Tales de Mileto e o Naufrágio da Filosofia Naturalista — Uma Refutação Pressuposicionalista, por Yuri Andrei Schein
Quando Tales de Mileto olhou para a vastidão do cosmos e concluiu que “tudo é água”, não podemos deixar de admirar, com uma risada piedosa e compassiva, a ousadia do homem em querer abarcar a realidade com um balde vazio. Sua tentativa de estabelecer um archê, um princípio absoluto e fundamental do universo, com base na observação empírica e na especulação racional sem revelação, é o testemunho inaugural da tragédia do pensamento autônomo. E não por acaso, a anedota mais famosa a seu respeito nos informa que, enquanto contemplava as estrelas, caiu em um poço — uma parábola literal da condição epistemológica da humanidade sem Deus.
I. A Metafísica do Dilúvio: “Tudo é água”
A proposta de Tales de que a substância fundamental de tudo é água deve ser recebida com a mesma seriedade com que escutamos uma criança dizendo que o universo é feito de chocolate. Para um pressuposicionalista, essa ideia é não apenas errada, mas categoricamente absurda, porque parte de um fundamento epistemológico falido: a razão autônoma. Como observa Gordon Clark, “A razão humana não pode, por si mesma, dar conta do universo. Qualquer sistema baseado na autonomia humana é logicamente incoerente e epistemologicamente impotente” (Clark, A Christian View of Men and Things).
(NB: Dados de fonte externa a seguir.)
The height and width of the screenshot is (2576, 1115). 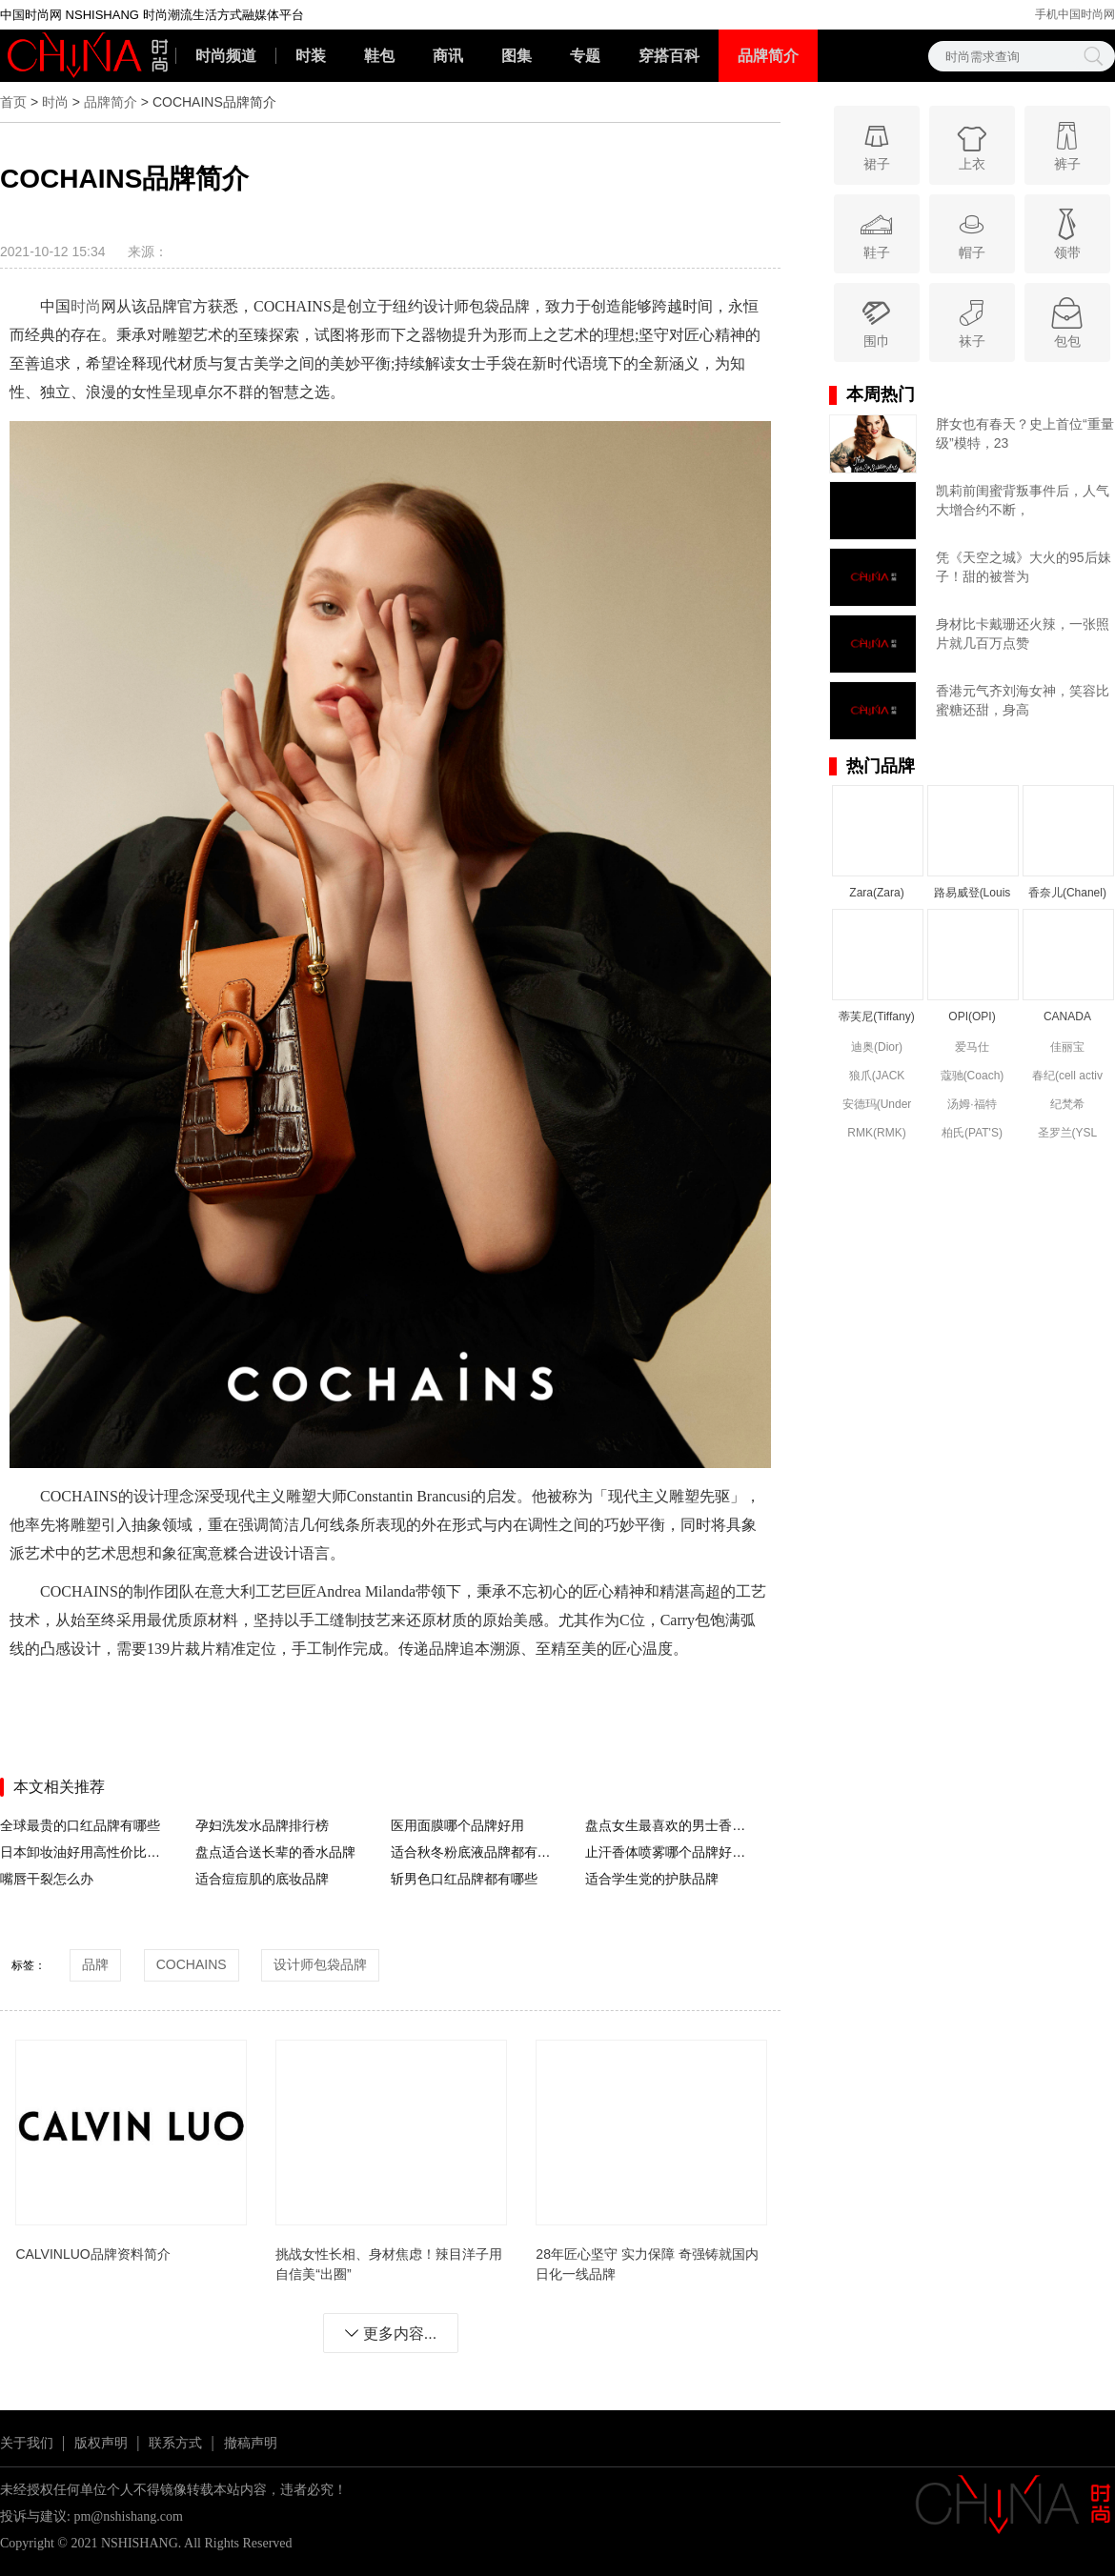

O problema com a afirmação de Tales não está apenas na falibilidade da observação empírica (embora isso já fosse suficiente), mas na pretensão gnóstica de conhecer a natureza última da realidade sem uma Palavra de Deus revelada. A água, enquanto elemento mutável e contingente, não pode fundamentar um cosmos ordenado e inteligível. Somente o Deus triúno das Escrituras, cuja mente é a fonte da lógica e da ordem, pode fornecer as condições para o conhecimento. Ao invés disso, Tales constrói sua metafísica sobre aquilo que é essencialmente fluido, instável, e impotente para sustentar qualquer necessidade lógica.
Vincent Cheung corretamente aponta que “não há conhecimento fora da revelação divina. Todas as outras tentativas são fantasias delirantes que inevitavelmente colapsam sob sua própria incoerência” (Cheung, Ultimate Questions). Se “tudo é água”, então inclusive o próprio Tales — e sua mente, seus pensamentos, sua lógica — são apenas variações líquidas de H2O. Mas como pode um copo de água formular silogismos? Como pode um rio fazer inferência dedutiva? A ideia é tão ridícula quanto filosoficamente suicida.
II. A Água que Afoga a Lógica
Se tudo é água, então não existe uma distinção real entre sujeito e objeto, entre premissas e conclusões, entre proposições e estados mentais. Van Til frequentemente lembrava que “a mente do incrédulo está em guerra contra Deus e, portanto, em guerra contra a razão” (Van Til, The Defense of the Faith). Ao negar a distinção criador-criatura, Tales inevitavelmente destrói a racionalidade. Afinal, se a água é a substância fundamental do universo, então a mente humana não passa de uma reorganização de partículas líquidas — e a lógica seria apenas uma corrente que flui de maneira arbitrária em diferentes cérebros.
Greg Bahnsen, com seu estilo cortante, afirma que “todo pensamento que rejeita o Deus bíblico como ponto de partida inevitavelmente se destrói em contradições internas” (Bahnsen, Always Ready). E este é o caso de Tales: ao tentar explicar tudo com base na água, ele não consegue sequer justificar sua própria afirmação. Qual é a regra lógica que permite derivar proposições universais a partir da observação de líquidos? O que garante que a estrutura do pensamento não é tão instável quanto as ondas do mar?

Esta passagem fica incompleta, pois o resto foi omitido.